You must allow teachers to entertain themselves when creatively writing new exam problems.
We have seen various distance problems
before in TF problems:
d(P,R ) ≤ d(P,Q) + d(Q,R) for three points. This is the
standard triangle inequality.
We have seen in practice exams the problem that there is
no inequality relating
d(K,M) and d(K,L) + d(L,M) , if L,K,M are lines.
The reason is that L can intersect two parallel lines M,L
leading to one inequality. But then there is also the case of
three parallel lines, where we have a different inequality.
The same holds also if K,L,M are planes in three dimensions.
Also then, there is no inequality. Again, there examples where
one side of the inequality holds and examples where the
other side holds.
We have also seen that if U,V,W are three spheres, then
there is in general no inequality between d(U,W) and
d(U,V) and d(V,W).
I mentioned in personal communications to students during
office hours that in general one can not draw any triangular inequality
conclusion for higher dimensional objects. Take three cylinders
for example. Or take three hyperboloids. In most cases, just there
is no inequality like that. I also mentioned (maybe a bit misleading)
that if you see an inequality you have never seen before, then that
the chance is big that it is simply wrong.
When writing the exam, I thought about this a bit more and also looked at
the case of three spheres, where one sphere degenerates to a point.
This became TF problem 2 in the final exam. A bit surprisingly, now
there is a triangle inequality! It surprised me quite a bit too.

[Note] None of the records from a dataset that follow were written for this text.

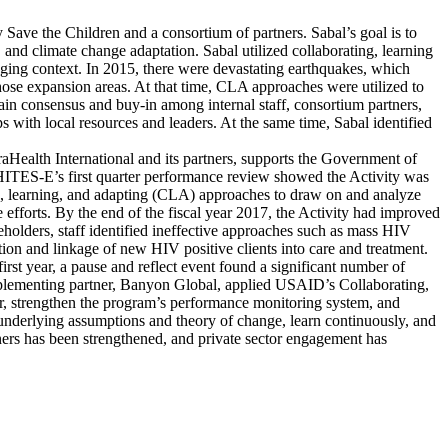
ave the Children and a consortium of partners. Sabal’s goal is to
, and climate change adaptation. Sabal utilized collaborating, learning
ging context. In 2015, there were devastating earthquakes, which
ose expansion areas. At that time, CLA approaches were utilized to
 gain consensus and buy-in among internal staff, consortium partners,
with local resources and leaders. At the same time, Sabal identified
ealth International and its partners, supports the Government of
RHITES-E’s first quarter performance review showed the Activity was
ing, learning, and adapting (CLA) approaches to draw on and analyze
 efforts. By the end of the fiscal year 2017, the Activity had improved
eholders, staff identified ineffective approaches such as mass HIV
ation and linkage of new HIV positive clients into care and treatment.
t year, a pause and reflect event found a significant number of
implementing partner, Banyon Global, applied USAID’s Collaborating,
r, strengthen the program’s performance monitoring system, and
 underlying assumptions and theory of change, learn continuously, and
ners has been strengthened, and private sector engagement has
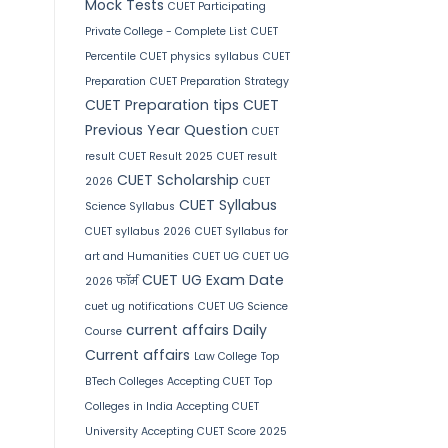
Mock Tests
CUET Participating
Private College - Complete List
CUET
Percentile
CUET physics syllabus
CUET
Preparation
CUET Preparation Strategy
CUET Preparation tips
CUET
Previous Year Question
CUET
result
CUET Result 2025
CUET result
CUET Scholarship
2026
CUET
CUET Syllabus
Science Syllabus
CUET syllabus 2026
CUET Syllabus for
art and Humanities
CUET UG
CUET UG
CUET UG Exam Date
2026 फॉर्म
cuet ug notifications
CUET UG Science
current affairs
Daily
Course
Current affairs
Law College
Top
BTech Colleges Accepting CUET
Top
Colleges in India Accepting CUET
University Accepting CUET Score 2025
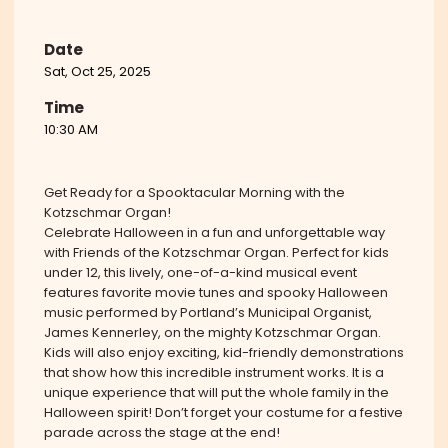
Date
Sat, Oct 25, 2025
Time
10:30 AM
Get Ready for a Spooktacular Morning with the
Kotzschmar Organ!
Celebrate Halloween in a fun and unforgettable way
with Friends of the Kotzschmar Organ. Perfect for kids
under 12, this lively, one-of-a-kind musical event
features favorite movie tunes and spooky Halloween
music performed by Portland’s Municipal Organist,
James Kennerley, on the mighty Kotzschmar Organ.
Kids will also enjoy exciting, kid-friendly demonstrations
that show how this incredible instrument works. It is a
unique experience that will put the whole family in the
Halloween spirit! Don’t forget your costume for a festive
parade across the stage at the end!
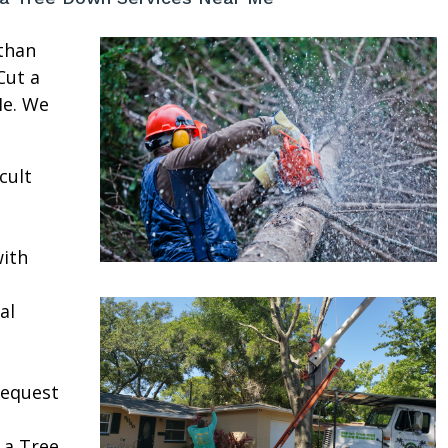
than
Cut a
Me. We
cult
ith
al
request
 a Tree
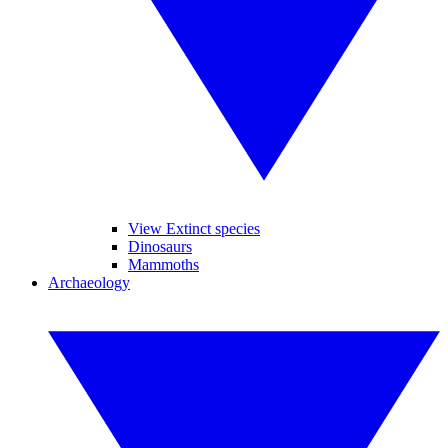
View Extinct species
Dinosaurs
Mammoths
Archaeology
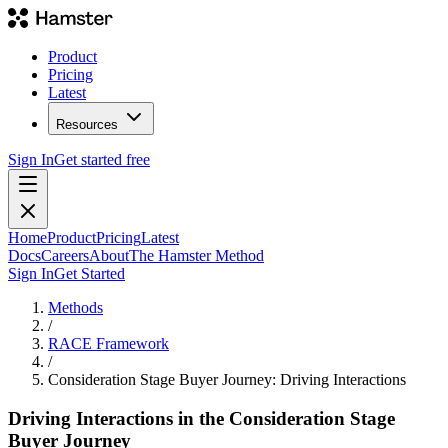
Product
Pricing
Latest
Resources
Sign In
Get started free
Home
Product
Pricing
Latest
Docs
Careers
About
The Hamster Method
Sign In
Get Started
Methods
/
RACE Framework
/
Consideration Stage Buyer Journey: Driving Interactions
Driving Interactions in the Consideration Stage
Buyer Journey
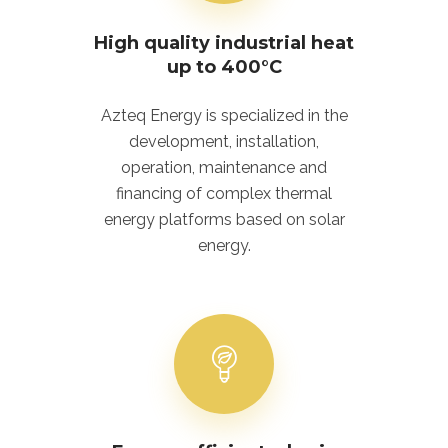
High quality industrial heat
up to 400°C
Azteq Energy is specialized in the
development, installation,
operation, maintenance and
financing of complex thermal
energy platforms based on solar
energy.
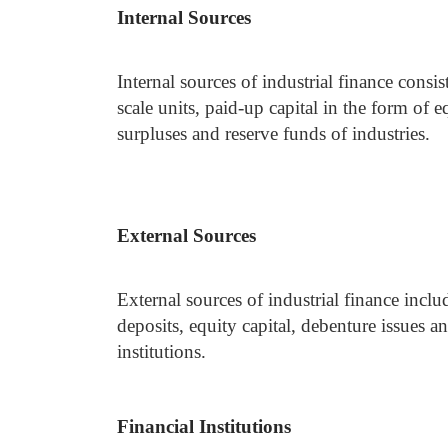
Internal Sources
Internal sources of industrial finance consi
scale units, paid-up capital in the form of e
surpluses and reserve funds of industries.
External Sources
External sources of industrial finance incl
deposits, equity capital, debenture issues 
institutions.
Financial Institutions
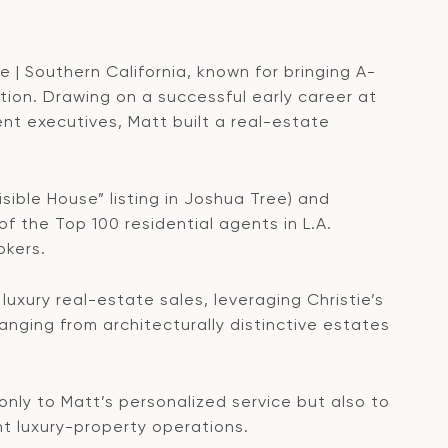
e | Southern California, known for bringing A-
tion. Drawing on a successful early career at
nt executives, Matt built a real-estate
isible House” listing in Joshua Tree) and
 of the Top 100 residential agents in L.A.
okers.
luxury real-estate sales, leveraging Christie’s
anging from architecturally distinctive estates
only to Matt’s personalized service but also to
nt luxury-property operations.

The statement actually holds in any dimension.
Here is the Summer 2020 theorem:
Theorem: if U,V are two spheres and P is a point, then
d(U,V) ≤ d(U,P) + d(P,V)
Proof. One can analyze this in a planar situation as one can intersect
the space with the 2 dimensional plane containing the centers of the spheres
and P. Now one has two circles and a point and the claim is that the distance
between the two circles is smaller or equal than the sum of the distance between
the two distances from P to the circles. Make a picture and denote the closest
point on the circle U from P with A and the closest point from P to V with B.

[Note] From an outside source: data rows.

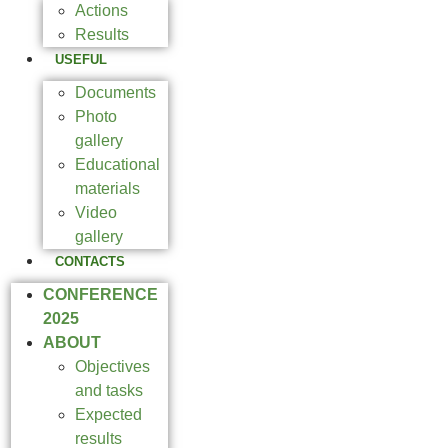
Actions
Results
USEFUL
Documents
Photo
gallery
Educational
materials
Video
gallery
CONTACTS
CONFERENCE
2025
ABOUT
Objectives
and tasks
Expected
results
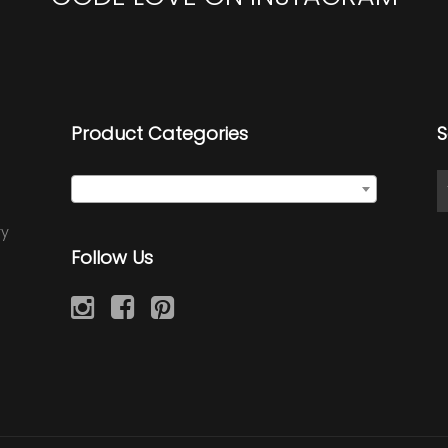
Product Categories
S
Select a category
ry
Follow Us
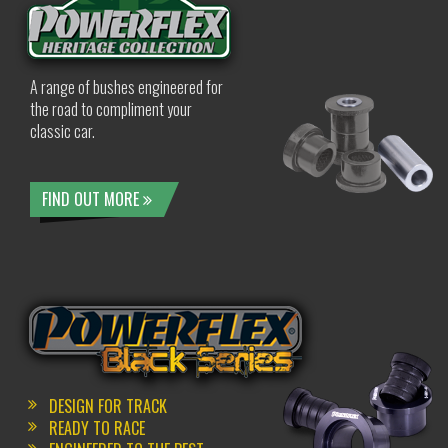
A range of bushes engineered for
the road to compliment your
classic car.
FIND OUT MORE
DESIGN FOR TRACK
READY TO RACE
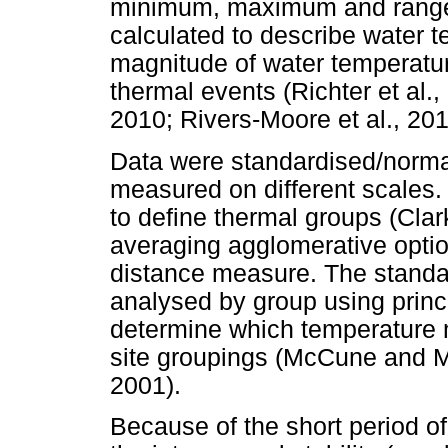
minimum, maximum and range)
calculated to describe water t
magnitude of water temperatur
thermal events (Richter et al
2010; Rivers-Moore et al., 20
Data were standardised/normal
measured on different scales.
to define thermal groups (Cla
averaging agglomerative optio
distance measure. The standa
analysed by group using princ
determine which temperature m
site groupings (McCune and M
2001).
Because of the short period o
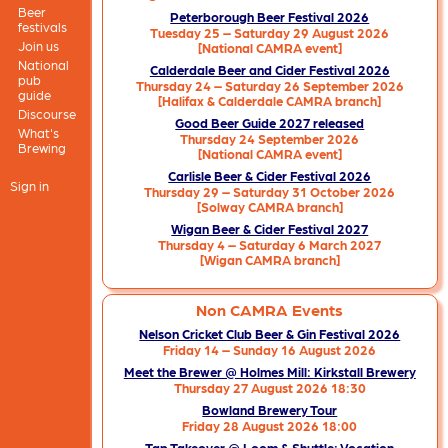
Beer
Peterborough Beer Festival 2026
festivals
Tuesday 25 – Saturday 29 August 2026
Join us
[National CAMRA event]
National
Calderdale Beer and Cider Festival 2026
pub
Thursday 24 – Saturday 26 September 2026
guide
[Halifax & Calderdale CAMRA branch]
Discourse
Good Beer Guide 2027 released
What's
Thursday 24 September 2026
Brewing
[National CAMRA event]
Carlisle Beer & Cider Festival 2026
Sign in
Thursday 29 – Saturday 31 October 2026
[Solway CAMRA branch]
Wigan Beer & Cider Festival 2027
Thursday 4 – Saturday 6 March 2027
[Wigan CAMRA branch]
Non CAMRA Events
Nelson Cricket Club Beer & Gin Festival 2026
Friday 14 – Sunday 16 August 2026
Meet the Brewer @ Holmes Mill: Kirkstall Brewery
Thursday 27 August 2026 18:30
Bowland Brewery Tour
Friday 28 August 2026 18:00
Tap Takeover @ Loom & Shuttle: Vocation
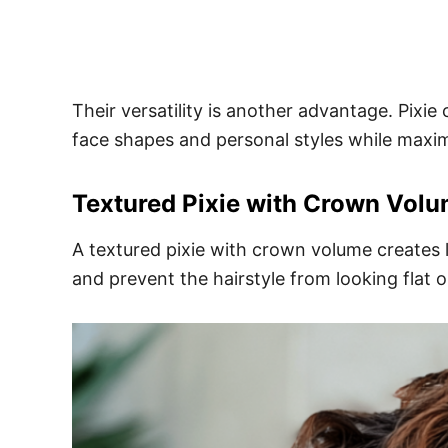
Their versatility is another advantage. Pixi
face shapes and personal styles while max
Textured Pixie with Crown Vol
A textured pixie with crown volume creates li
and prevent the hairstyle from looking flat or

Now d(A,B) ≤ d(P,A) + d(P,B) by the triangle inequality. We also
have d(U,V) ≤ d(A,B) because by definition, the distance between U and V
is the smallest distance d(X,Y) where X is U and Y is on V. This in particular
holds for X=A, Y=B. From these two inequalities d(A,B) ≤ d(P,A) + d(P,B)

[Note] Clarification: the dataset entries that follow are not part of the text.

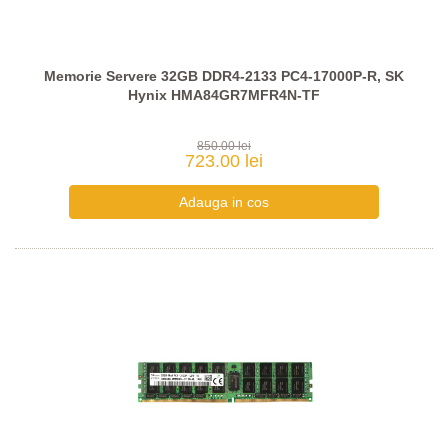
Memorie Servere 32GB DDR4-2133 PC4-17000P-R, SK
Hynix HMA84GR7MFR4N-TF
850.00 lei
723.00 lei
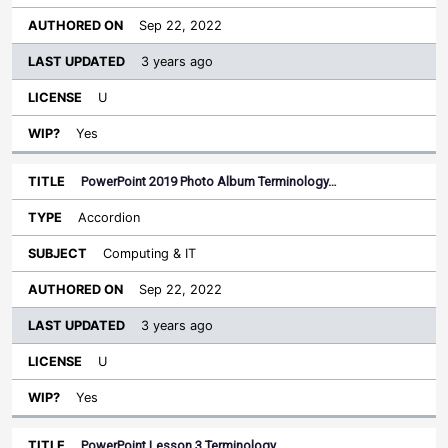
Sep 22, 2022
3 years ago
U
Yes
PowerPoint 2019 Photo Album Terminology…
Accordion
Computing & IT
Sep 22, 2022
3 years ago
U
Yes
PowerPoint Lesson 3 Terminology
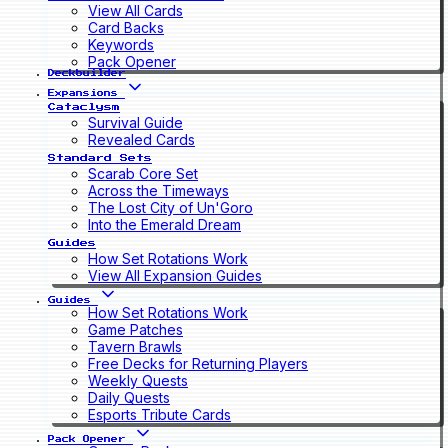
View All Cards
Card Backs
Keywords
Pack Opener
Deckbuilder
Expansions
Cataclysm
Survival Guide
Revealed Cards
Standard Sets
Scarab Core Set
Across the Timeways
The Lost City of Un'Goro
Into the Emerald Dream
Guides
How Set Rotations Work
View All Expansion Guides
Guides
How Set Rotations Work
Game Patches
Tavern Brawls
Free Decks for Returning Players
Weekly Quests
Daily Quests
Esports Tribute Cards
Pack Opener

and d(U,V) ≤ d(A,B) the inequality d(U,V) ≤ d(U,P) + d(P,V) holds
by the transitivity property of the distance.
Now to make the proof tight, we also have to look at the situation where one
sphere is contained in the other. Also this can be verified in a similar way.
QED.
The reason why this theorem is surprising is that if P becomes a sphere too
(even with a tiny radius), the result becomes false!
I leave it to you to see whether the Summer 2020 theorem can be generalized
to ellipsoids or other shapes. Remember the
Polya lecture we have
seen early in the course and discussed. Asking new questions and exploring
such situations in variations is what mathematical research is about.
It is essential in all such explorations to play around and keep an open mind.
Here are some further explorations:
For which quadrics U,V does the result hold?
Does the result hold for Packman regions U,V?
Does the result hold for cubes?
Does the result hold if U is a circle and V is a cube?
Can you formulate a rather general theorem,
for a class of regions U,V, where U,V even do not have
to be of the same type?
Can you find cases of classes of regions U,V, where
the inequality fails?
Maybe you can even generalize the above theorem in full
generality: let (X,d) be a metric space (look up what this means)
and let U,V be two compact sets in X (look up what compact means).
Define the distance between two sets as the minimal distance of
points d(x,y) with x in one set and y in the other set.
Now if P is a point, then d(U,V) ≤ d(U,P) + d(P,V) holds.
And here is an even more challenging problem: Can you figure out
how to measure distances between sets in a metric space so that
the distance always satisfies the triangle inequality?
There is one which is used in fractal geometry.